▶ _Problem to solve_
Output, exactly as written, the lines below from the one that has "Новым-городом…" through the one that has "Yıllardan Bu Yana"; nothing else, and no pictures.

Page images and extracted text:
###

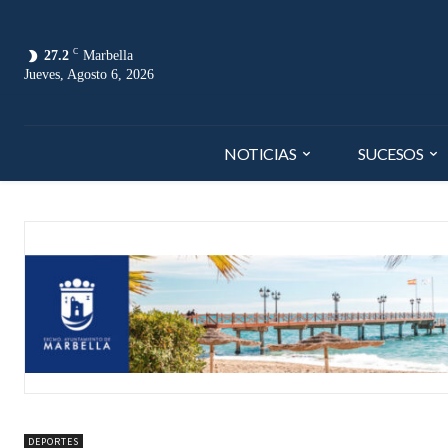
C
27.2
Marbella
Jueves, Agosto 6, 2026
NOTICIAS
SUCESOS
DEPORTES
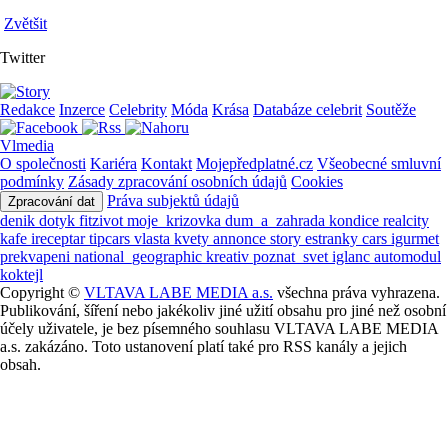
Zvětšit
Twitter
Redakce
Inzerce
Celebrity
Móda
Krása
Databáze celebrit
Soutěže
Vlmedia
O společnosti
Kariéra
Kontakt
Mojepředplatné.cz
Všeobecné smluvní
podmínky
Zásady zpracování osobních údajů
Cookies
Práva subjektů údajů
Zpracování dat
denik
dotyk
fitzivot
moje_krizovka
dum_a_zahrada
kondice
realcity
kafe
ireceptar
tipcars
vlasta
kvety
annonce
story
estranky
cars
igurmet
prekvapeni
national_geographic
kreativ
poznat_svet
iglanc
automodul
koktejl
Copyright ©
VLTAVA LABE MEDIA a.s.
všechna práva vyhrazena.
Publikování, šíření nebo jakékoliv jiné užití obsahu pro jiné než osobní
účely uživatele, je bez písemného souhlasu VLTAVA LABE MEDIA
a.s. zakázáno. Toto ustanovení platí také pro RSS kanály a jejich
obsah.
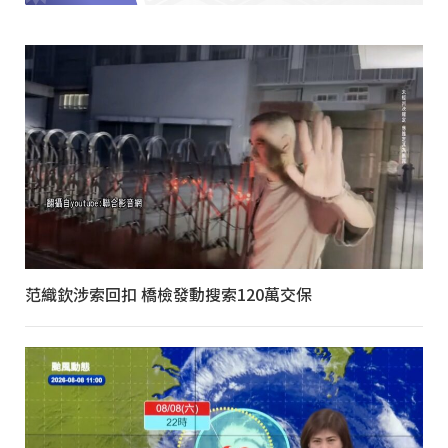
范織欽涉索回扣 橋檢發動搜索120萬交保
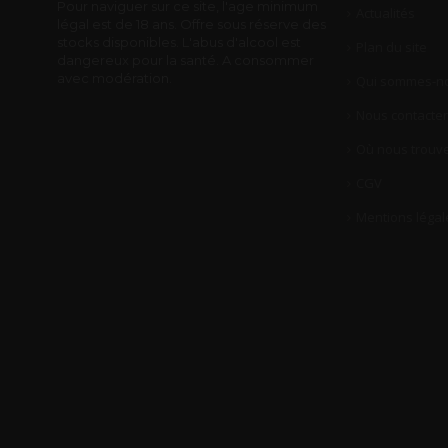
Pour naviguer sur ce site, l'age minimum
Actualités
légal est de 18 ans. Offre sous réserve des
stocks disponibles. L'abus d'alcool est
Plan du site
dangereux pour la santé. A consommer
avec modération.
Qui sommes-no
Nous contacter
Où nous trouve
CGV
Mentions légal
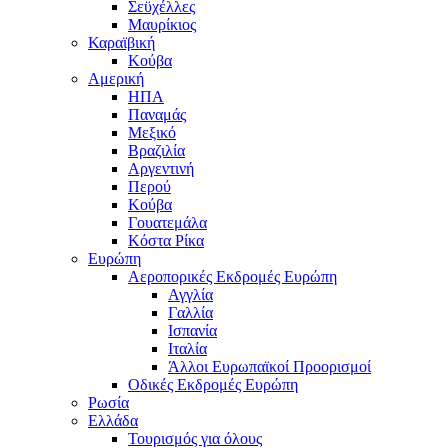
Σεϋχέλλες
Μαυρίκιος
Καραϊβική
Κούβα
Αμερική
ΗΠΑ
Παναμάς
Μεξικό
Βραζιλία
Αργεντινή
Περού
Κούβα
Γουατεμάλα
Κόστα Ρίκα
Ευρώπη
Αεροπορικές Εκδρομές Ευρώπη
Αγγλία
Γαλλία
Ισπανία
Ιταλία
Άλλοι Ευρωπαϊκοί Προορισμοί
Οδικές Εκδρομές Ευρώπη
Ρωσία
Ελλάδα
Τουρισμός για όλους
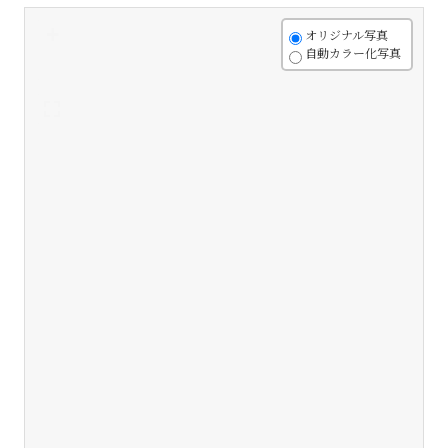
+
オリジナル写真
自動カラー化写真
-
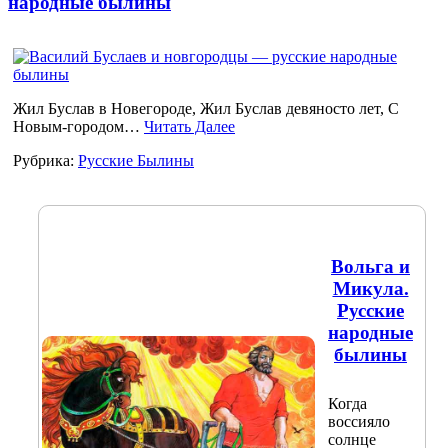
народные былины
Жил Буслав в Новегороде, Жил Буслав девяносто лет, С
Новым-городом…
Читать Далее
Рубрика:
Русские Былины
Вольга и
Микула.
Русские
народные
былины
Когда
воссияло
солнце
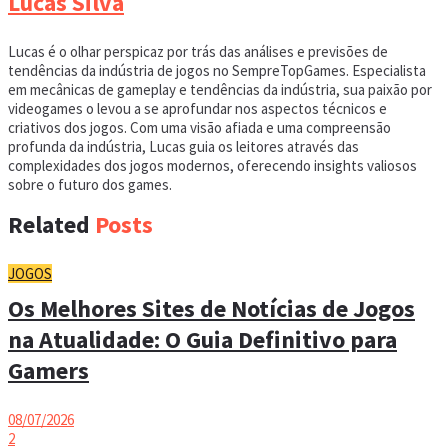
Lucas Silva
Lucas é o olhar perspicaz por trás das análises e previsões de
tendências da indústria de jogos no SempreTopGames. Especialista
em mecânicas de gameplay e tendências da indústria, sua paixão por
videogames o levou a se aprofundar nos aspectos técnicos e
criativos dos jogos. Com uma visão afiada e uma compreensão
profunda da indústria, Lucas guia os leitores através das
complexidades dos jogos modernos, oferecendo insights valiosos
sobre o futuro dos games.
Related
Posts
JOGOS
Os Melhores Sites de Notícias de Jogos
na Atualidade: O Guia Definitivo para
Gamers
08/07/2026
2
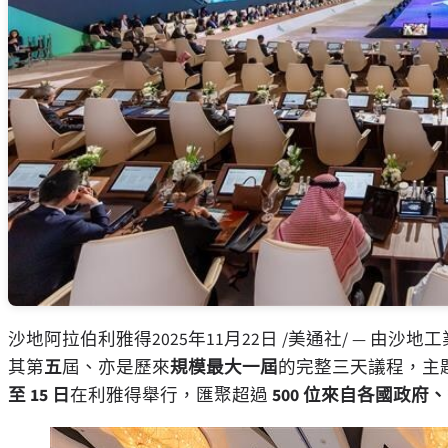
沙地阿拉伯利雅得
2025年11月22日
/美通社/ — 由沙地
其第
五
屆、亦是歷來
規模最大一屆
的完整三天議程，主
至 15 日
在利雅得舉行，匯聚超過
500 位來自各國政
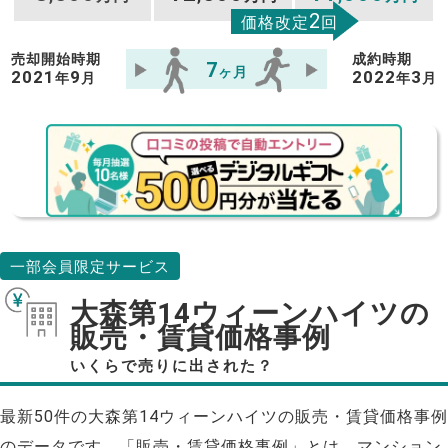
2
価格改定
回
売却開始時期
成約時期
7
ヶ月
2021
9
2022
3
年
月
年
月
一部会員限定サービス
大森第14ウィーンハイツの
販売・賃貸価格事例
いくらで売りに出された？
最新50件の大森第14ウィーンハイツの販売・賃貸価格事例
のデータです。「販売・賃貸価格事例」とは、マンション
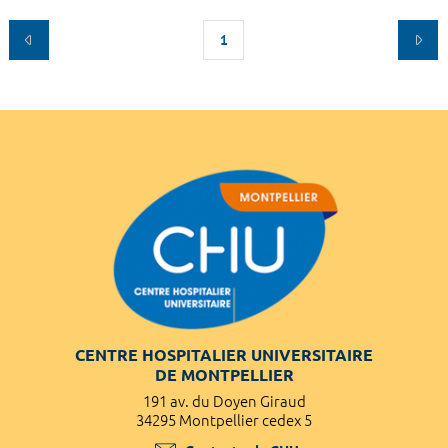
1
CENTRE HOSPITALIER UNIVERSITAIRE
DE MONTPELLIER
191 av. du Doyen Giraud
34295 Montpellier cedex 5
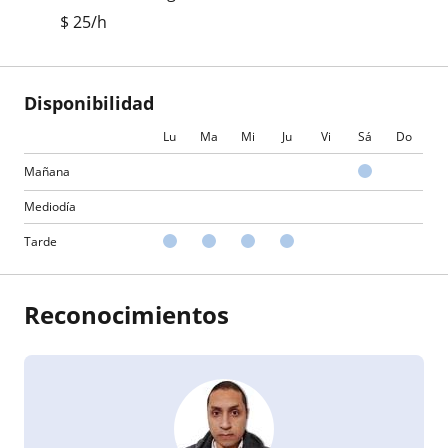
$
25
/h
Disponibilidad
Lu
Ma
Mi
Ju
Vi
Sá
Do
Mañana
Mediodía
Tarde
Reconocimientos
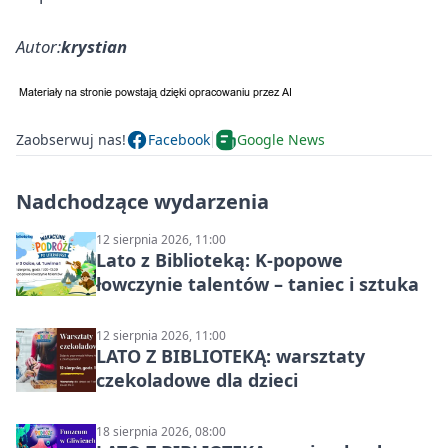
Autor:
krystian
Zaobserwuj nas!
Facebook
Google News
Nadchodzące wydarzenia
12 sierpnia 2026, 11:00
Lato z Biblioteką: K-popowe
łowczynie talentów – taniec i sztuka
12 sierpnia 2026, 11:00
LATO Z BIBLIOTEKĄ: warsztaty
czekoladowe dla dzieci
18 sierpnia 2026, 08:00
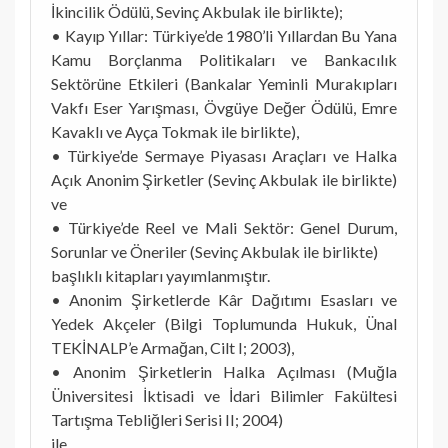
İkincilik Ödülü, Sevinç Akbulak ile birlikte);
• Kayıp Yıllar: Türkiye’de 1980’li Yıllardan Bu Yana
Kamu Borçlanma Politikaları ve Bankacılık
Sektörüne Etkileri (Bankalar Yeminli Murakıpları
Vakfı Eser Yarışması, Övgüye Değer Ödülü, Emre
Kavaklı ve Ayça Tokmak ile birlikte),
• Türkiye’de Sermaye Piyasası Araçları ve Halka
Açık Anonim Şirketler (Sevinç Akbulak ile birlikte)
ve
• Türkiye’de Reel ve Mali Sektör: Genel Durum,
Sorunlar ve Öneriler (Sevinç Akbulak ile birlikte)
başlıklı kitapları yayımlanmıştır.
• Anonim Şirketlerde Kâr Dağıtımı Esasları ve
Yedek Akçeler (Bilgi Toplumunda Hukuk, Ünal
TEKİNALP’e Armağan, Cilt I; 2003),
• Anonim Şirketlerin Halka Açılması (Muğla
Üniversitesi İktisadi ve İdari Bilimler Fakültesi
Tartışma Tebliğleri Serisi II; 2004)
ile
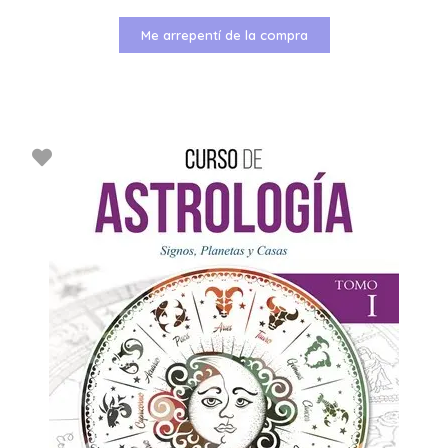
Me arrepentí de la compra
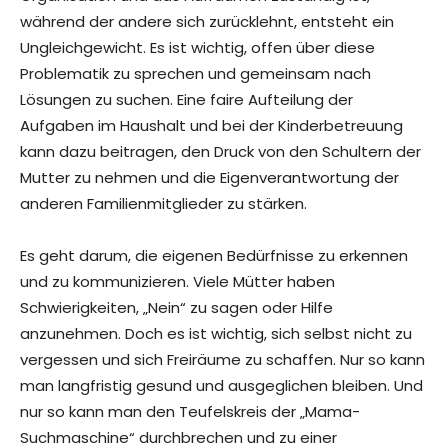
während der andere sich zurücklehnt, entsteht ein
Ungleichgewicht. Es ist wichtig, offen über diese
Problematik zu sprechen und gemeinsam nach
Lösungen zu suchen. Eine faire Aufteilung der
Aufgaben im Haushalt und bei der Kinderbetreuung
kann dazu beitragen, den Druck von den Schultern der
Mutter zu nehmen und die Eigenverantwortung der
anderen Familienmitglieder zu stärken.
Es geht darum, die eigenen Bedürfnisse zu erkennen
und zu kommunizieren. Viele Mütter haben
Schwierigkeiten, „Nein“ zu sagen oder Hilfe
anzunehmen. Doch es ist wichtig, sich selbst nicht zu
vergessen und sich Freiräume zu schaffen. Nur so kann
man langfristig gesund und ausgeglichen bleiben. Und
nur so kann man den Teufelskreis der „Mama-
Suchmaschine“ durchbrechen und zu einer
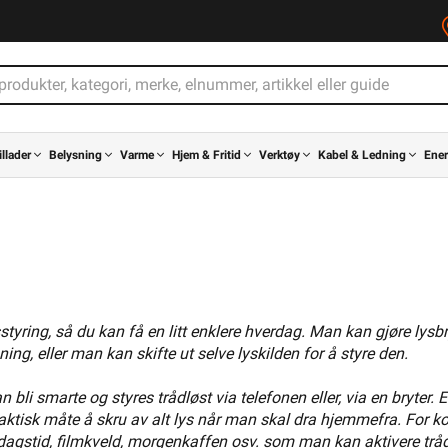
illader
Belysning
Varme
Hjem & Fritid
Verktøy
Kabel & Ledning
Ener
styring, så du kan få en litt enklere hverdag. Man kan gjøre lysbr
ng, eller man kan skifte ut selve lyskilden for å styre den.
 bli smarte og styres trådløst via telefonen eller, via en bryter. 
aktisk måte å skru av alt lys når man skal dra hjemmefra. For k
ddagstid, filmkveld, morgenkaffen osv. som man kan aktivere tråd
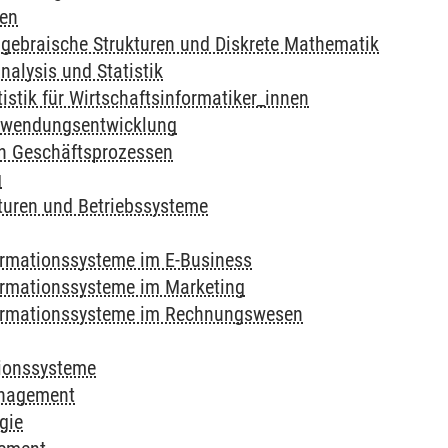
en
lgebraische Strukturen und Diskrete Mathematik
nalysis und Statistik
stik für Wirtschaftsinformatiker_innen
nwendungsentwicklung
n Geschäftsprozessen
g
turen und Betriebssysteme
formationssysteme im E-Business
formationssysteme im Marketing
formationssysteme im Rechnungswesen
tionssysteme
anagement
gie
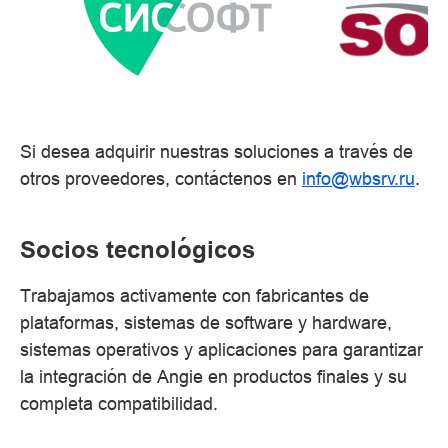
Si desea adquirir nuestras soluciones a través de
otros proveedores, contáctenos en
info@wbsrv.ru
.
Socios tecnológicos
Trabajamos activamente con fabricantes de
plataformas, sistemas de software y hardware,
sistemas operativos y aplicaciones para garantizar
la integración de Angie en productos finales y su
completa compatibilidad.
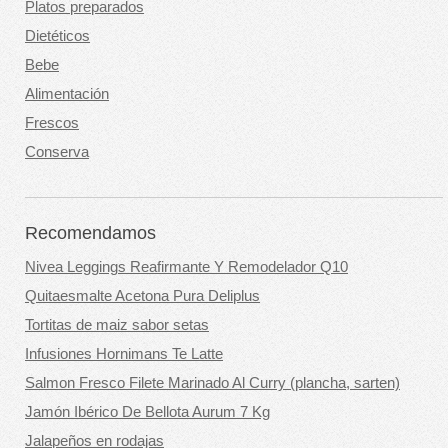
Platos preparados
Dietéticos
Bebe
Alimentación
Frescos
Conserva
Recomendamos
Nivea Leggings Reafirmante Y Remodelador Q10
Quitaesmalte Acetona Pura Deliplus
Tortitas de maiz sabor setas
Infusiones Hornimans Te Latte
Salmon Fresco Filete Marinado Al Curry (plancha, sarten)
Jamón Ibérico De Bellota Aurum 7 Kg
Jalapeños en rodajas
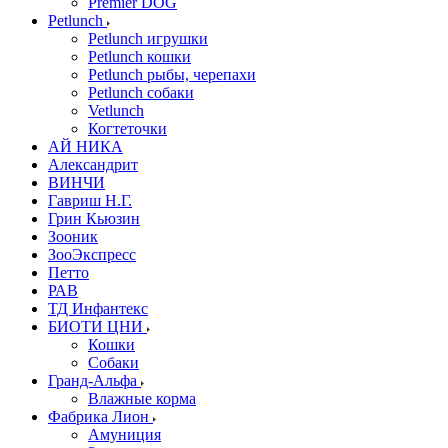
Premier DOG
Petlunch
Petlunch игрушки
Petlunch кошки
Petlunch рыбы, черепахи
Petlunch собаки
Vetlunch
Когтеточки
АЙ НИКА
Александрит
ВИНЧИ
Гавриш Н.Г.
Грин Кьюзин
Зооник
ЗооЭкспресс
Петто
РАВ
ТД Инфантекс
БИОТИ ЦНИ
Кошки
Собаки
Гранд-Альфа
Влажные корма
Фабрика Лион
Амуниция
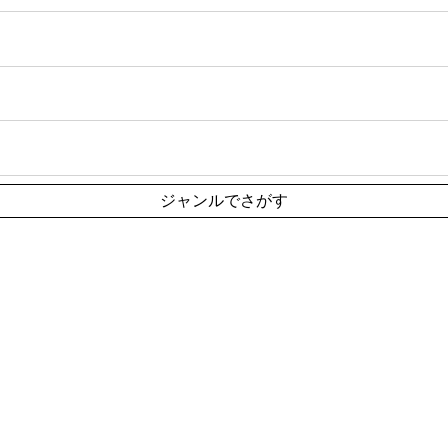
ジャンルでさがす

###

▶ _Expected output_
Новым-городом…
Читать Далее
Рубрика:
Русские Былины
Вольга и
Микула.
Русские
народные
былины
Когда
воссияло
солнце
Lucas Silva
Lucas é o olhar perspicaz por trás das análises e previsões de
tendências da indústria de jogos no SempreTopGames. Especialista
em mecânicas de gameplay e tendências da indústria, sua paixão por
videogames o levou a se aprofundar nos aspectos técnicos e
criativos dos jogos. Com uma visão afiada e uma compreensão
profunda da indústria, Lucas guia os leitores através das
complexidades dos jogos modernos, oferecendo insights valiosos
sobre o futuro dos games.
Related
Posts
JOGOS
Os Melhores Sites de Notícias de Jogos
na Atualidade: O Guia Definitivo para
Gamers
08/07/2026
2
沙地阿拉伯利雅得
2025年11月22日
/美通社/ — 由沙地
其第
五
屆、亦是歷來
規模最大一屆
的完整三天議程，主
至 15 日
在利雅得舉行，匯聚超過
500 位來自各國政
2
価格改定
回
売却開始時期
成約時期
7
ヶ月
2021
9
2022
3
年
月
年
月
一部会員限定サービス
大森第14ウィーンハイツの
販売・賃貸価格事例
いくらで売りに出された？
最新50件の大森第14ウィーンハイツの販売・賃貸価格事例
のデータです。「販売・賃貸価格事例」とは、マンション
1
CENTRE HOSPITALIER UNIVERSITAIRE
DE MONTPELLIER
191 av. du Doyen Giraud
34295 Montpellier cedex 5
$
25
/h
Disponibilidad
Lu
Ma
Mi
Ju
Vi
Sá
Do
Mañana
Mediodía
Tarde
Reconocimientos
Autor:
krystian
Zaobserwuj nas!
Facebook
Google News
Nadchodzące wydarzenia
12 sierpnia 2026, 11:00
Lato z Biblioteką: K-popowe
łowczynie talentów – taniec i sztuka
12 sierpnia 2026, 11:00
LATO Z BIBLIOTEKĄ: warsztaty
czekoladowe dla dzieci
18 sierpnia 2026, 08:00
İkincilik Ödülü, Sevinç Akbulak ile birlikte);
• Kayıp Yıllar: Türkiye’de 1980’li Yıllardan Bu Yana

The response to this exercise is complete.